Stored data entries
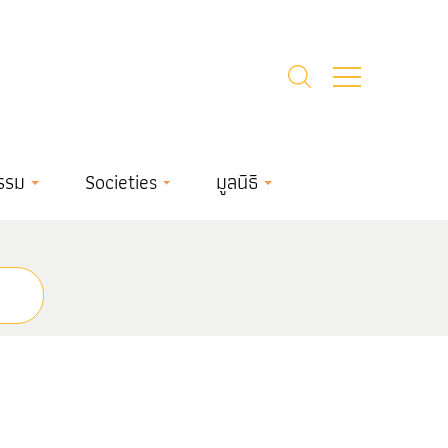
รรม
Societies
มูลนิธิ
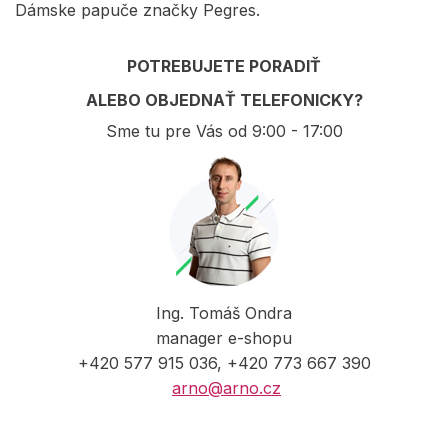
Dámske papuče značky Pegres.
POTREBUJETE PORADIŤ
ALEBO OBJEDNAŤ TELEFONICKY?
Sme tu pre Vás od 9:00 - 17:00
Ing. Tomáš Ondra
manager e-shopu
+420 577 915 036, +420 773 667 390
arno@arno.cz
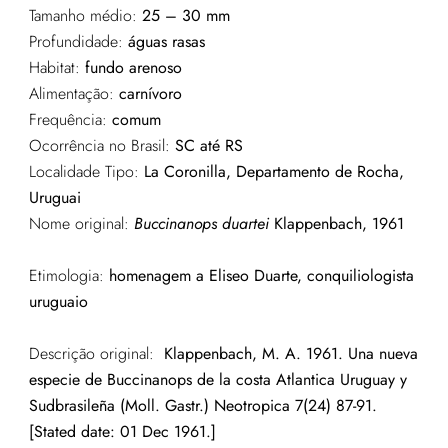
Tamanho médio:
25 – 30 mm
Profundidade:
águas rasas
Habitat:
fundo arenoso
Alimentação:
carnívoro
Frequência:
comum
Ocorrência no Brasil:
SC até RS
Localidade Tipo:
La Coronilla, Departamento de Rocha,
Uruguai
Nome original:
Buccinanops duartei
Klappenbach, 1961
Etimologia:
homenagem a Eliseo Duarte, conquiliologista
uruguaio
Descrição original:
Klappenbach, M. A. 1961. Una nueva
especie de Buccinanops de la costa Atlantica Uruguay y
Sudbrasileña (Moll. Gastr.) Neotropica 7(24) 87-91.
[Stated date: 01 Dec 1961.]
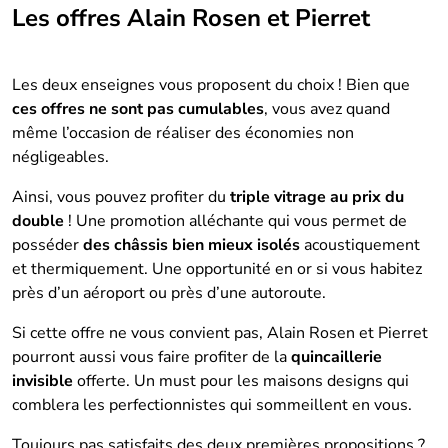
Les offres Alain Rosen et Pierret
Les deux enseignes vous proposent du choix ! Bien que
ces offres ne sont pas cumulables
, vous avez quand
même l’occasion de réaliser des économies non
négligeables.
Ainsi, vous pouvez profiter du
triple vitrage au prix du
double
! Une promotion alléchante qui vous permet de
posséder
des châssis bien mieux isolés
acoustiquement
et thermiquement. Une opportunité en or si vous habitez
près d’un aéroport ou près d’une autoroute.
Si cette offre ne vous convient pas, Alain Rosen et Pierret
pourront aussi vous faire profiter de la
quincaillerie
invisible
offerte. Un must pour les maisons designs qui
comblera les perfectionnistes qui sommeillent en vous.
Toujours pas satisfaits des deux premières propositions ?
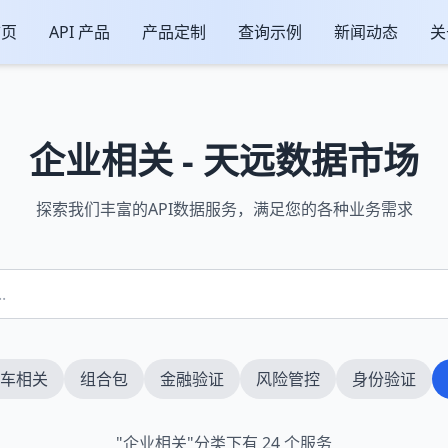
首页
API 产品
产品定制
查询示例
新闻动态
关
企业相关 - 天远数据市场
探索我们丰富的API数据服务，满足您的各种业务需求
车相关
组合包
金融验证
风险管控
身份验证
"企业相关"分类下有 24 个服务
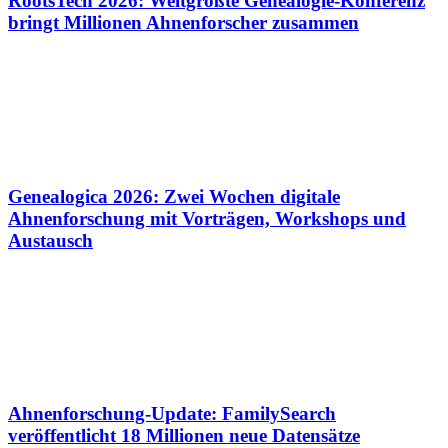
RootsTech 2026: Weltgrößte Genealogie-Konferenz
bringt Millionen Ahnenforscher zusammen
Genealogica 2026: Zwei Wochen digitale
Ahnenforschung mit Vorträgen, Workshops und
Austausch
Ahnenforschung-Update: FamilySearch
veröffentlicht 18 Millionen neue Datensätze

What you should do -
Please reproduce, word for word, every line from the first line of the records above through the line containing "et thermiquement. Une", and leave out the pictures.

Answer for this exercise -
รรม
Societies
มูลนิธิ
Dámske papuče značky Pegres.
POTREBUJETE PORADIŤ
ALEBO OBJEDNAŤ TELEFONICKY?
Sme tu pre Vás od 9:00 - 17:00
Ing. Tomáš Ondra
manager e-shopu
+420 577 915 036, +420 773 667 390
arno@arno.cz
Tamanho médio:
25 – 30 mm
Profundidade:
águas rasas
Habitat:
fundo arenoso
Alimentação:
carnívoro
Frequência:
comum
Ocorrência no Brasil:
SC até RS
Localidade Tipo:
La Coronilla, Departamento de Rocha,
Uruguai
Nome original:
Buccinanops duartei
Klappenbach, 1961
Etimologia:
homenagem a Eliseo Duarte, conquiliologista
uruguaio
Descrição original:
Klappenbach, M. A. 1961. Una nueva
especie de Buccinanops de la costa Atlantica Uruguay y
Sudbrasileña (Moll. Gastr.) Neotropica 7(24) 87-91.
[Stated date: 01 Dec 1961.]
Les offres Alain Rosen et Pierret
Les deux enseignes vous proposent du choix ! Bien que
ces offres ne sont pas cumulables
, vous avez quand
même l’occasion de réaliser des économies non
négligeables.
Ainsi, vous pouvez profiter du
triple vitrage au prix du
double
! Une promotion alléchante qui vous permet de
posséder
des châssis bien mieux isolés
acoustiquement
et thermiquement. Une opportunité en or si vous habitez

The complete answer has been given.